I didn't think there was someone who enjoyed pseudo-philosophy that badly that they would swallow anything without much thought. Not to mention that yes moral choices are always shit because game developers can never incorporate something as complex as a moral system properly into a game. Are you good or evil? A dichotomy once more.

First let me say that I do not wish to engage in a long debate about Bioshock Infinite, I will have my say about it, you will then probably answer it and then we will basically be done. I already finished the game and moved on.

The person I answered asked a question about player choices and I gave him a 100% accurate answer about the player choices in Bioshock Infinite. No matter your interpretation of the story it doesn't change the fact that my answer about the player choices was 100% correct.

Now allow me to explain why it is a bunch of pseudo philosophical bullshit. Oh and prepare yourself this is allot of reading.

You see the very second Booker is offered that choice he creates at least one alternate reality, where the fear of death is so great that he punches Elizabeth in the face and makes a run for it. At the same time there are what 5 or more Elizabeths present who are also all presented with a minimal of a dichotimized choice. What if one of them was unable to go through with killing what is essentially her father.

At the same time we would have to contend with the alternate reality of an evil Elizabeth who would possibly want to stop this, or a brainwashed Elizabeth who when learning of this scheme by peering through time wishes to stop it because "the prophet knows best". In other words the entire experiment is pointless because the answer is and will always be that every choice ever is always made and shall forever exist. Not to mention the AMAZING pointlessness of offering Booker a choice that he ALREADY MADE! They literally tell you in the ending "this Booker refused the baptism", then show you the Booker that did not. In other words they killed one of the Bookers at one point in time and space, somehow influencing the decision of another Booker in the exact same point in time and space, when there already were already other Bookers who made all possible choices and created parallel universes at all points.

Not to mention that if you die even once the Booker that you play as is not the same Booker, but an alternate reality Booker summoned into this world by presumably the Luteces, meaning that you are now playing a Booker who did not make your original choices but is still asked to fill the same shoes, getting what is essentially a memory graft from the dead Booker pasted onto his persona. The implication being here that for one Booker to make a choice the identity of a possible hundreds of Bookers has or is going to be erased depending on player skill.

As for the constants and variables bullshit. Why is Comstock a variable and not a constant? Why is Comstock being a man a constant whilst he himself is a variable? By the very law of variables established by the Luteces there can exist a female Comstock at one point. All that matters is that the events produced by them match up to the constants. So how are they now going to stop alternate reality female Comstock? After all the Luteces are a possible constant, meaning that sex is not a constant. So are they also going back in time for another try at killing female Booker before her baptism?
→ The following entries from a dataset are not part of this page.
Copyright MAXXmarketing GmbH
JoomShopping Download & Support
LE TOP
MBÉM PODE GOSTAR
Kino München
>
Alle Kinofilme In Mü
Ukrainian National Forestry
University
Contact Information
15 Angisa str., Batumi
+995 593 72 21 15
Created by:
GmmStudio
It is just plain old laziness, narrative laziness of the highest degree. "You see there are infinite amounts of alternate realities, but somethings always happen in them because it's to hard for me to think up a plot without those things!"
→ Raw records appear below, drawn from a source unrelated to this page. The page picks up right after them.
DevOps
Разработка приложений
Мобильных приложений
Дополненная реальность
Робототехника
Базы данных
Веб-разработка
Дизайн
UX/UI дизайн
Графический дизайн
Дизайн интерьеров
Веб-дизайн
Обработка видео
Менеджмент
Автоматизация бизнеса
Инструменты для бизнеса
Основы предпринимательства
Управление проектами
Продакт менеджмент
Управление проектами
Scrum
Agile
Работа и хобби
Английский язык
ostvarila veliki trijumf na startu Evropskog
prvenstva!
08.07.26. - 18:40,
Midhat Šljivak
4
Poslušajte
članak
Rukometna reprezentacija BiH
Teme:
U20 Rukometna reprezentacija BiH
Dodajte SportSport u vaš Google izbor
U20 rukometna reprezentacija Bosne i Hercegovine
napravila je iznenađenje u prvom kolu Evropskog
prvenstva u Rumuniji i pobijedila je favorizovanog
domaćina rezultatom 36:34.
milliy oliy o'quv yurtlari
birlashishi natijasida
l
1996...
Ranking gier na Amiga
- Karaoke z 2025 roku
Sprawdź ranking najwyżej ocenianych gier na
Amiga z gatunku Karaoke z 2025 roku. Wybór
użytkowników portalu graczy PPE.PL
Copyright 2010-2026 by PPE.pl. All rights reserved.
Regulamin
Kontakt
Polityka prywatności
In the end the only three actual constants are a lighthouse, a man (kind of sexist there but okay) and a city. These are the ONLY three the game explicitly names, so besides speculation these are the only three we have for certain. So in other words, an ideology is followed, a city created, a man drawn to the beacon of that city, the lighthouse, and then the game happens. However the ideology is never explained or explored in Bioshock Infinite making it fail at it's own constants.
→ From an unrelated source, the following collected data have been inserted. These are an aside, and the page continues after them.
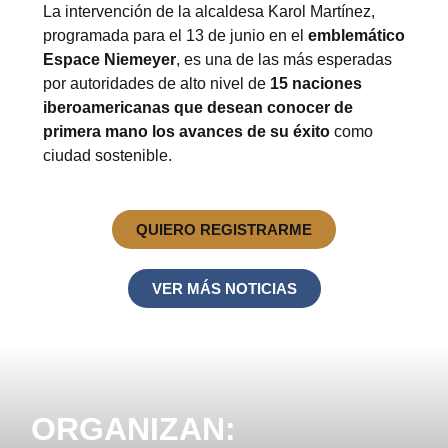
La intervención de la alcaldesa Karol Martínez,
programada para el 13 de junio en el
emblemático
Espace Niemeyer
, es una de las más esperadas
por autoridades de alto nivel de
15 naciones
iberoamericanas que desean conocer de
primera mano los avances de su éxito
como
ciudad sostenible.
QUIERO REGISTRARME
VER MÁS NOTICIAS
ORGANIZAN:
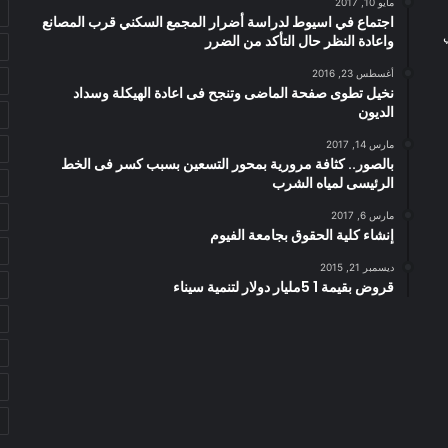
مايو 10, 2017
اجتماع في اسيوط لدراسة أضرار المجمع السكني قرب المصانع
واعادة النظر حال التأكد من الضرر
أغسطس 23, 2016
نخيل تطوى صفحة الماضى وتنجح فى اعادة الهيكلة وسداد
الديون
مارس 14, 2017
بالصور.. كثافة مرورية بمحور التسعين بسبب كسر فى الخط
الرئيسى لمياه الشرب
مارس 6, 2017
إنشاء كلية الحقوق بجامعة الفيوم
ديسمبر 21, 2015
قروض بقيمة 1 5مليار دولار لتنمية سيناء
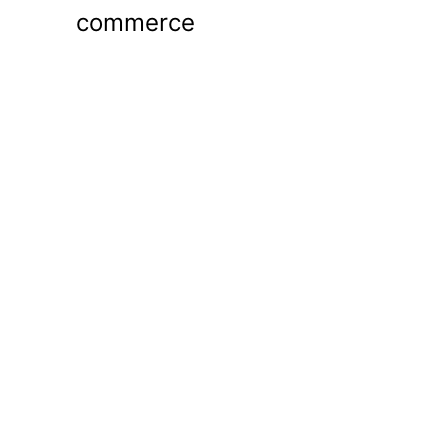
commerce
Español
You see when you eventually dig far and deep enough you run head first in the bullshit that it is. Also it is a VERY poorly explored theme in the game. No choice actually influences the game and allows for that theme to be threaded through the narrative. For all it's talk about variables the game is a constant.

In Bioshock 1 objectivism is threaded through the entire narrative and story mechanic. It is explored and thought about. The player is asked to form an opinion about characters who both embody the ideal of the same philosophy but are at odds with each other.

Here it is a bunch of bullshit slapped onto the ending of a game that has thoughtless critics and fanboys creaming their pants over what is essentially something that stoner guy in any 70's comedy would say. Bioshock Infinite in the end is just a new skin draped over Bioshocks bones. The Constants and Variables? That's basically the game telling you it's design philosophy :D

You take the same elements and just switch them up a bit.

Plasmids = Vigors
Water = Sky
Lighthouse = Lighthouse
Objectivism = Religious zealotry infused with racism (Though how Booker went from lamenting and feeling guilty for killing Natives and Chinese to a racist is again something the game just brushes off)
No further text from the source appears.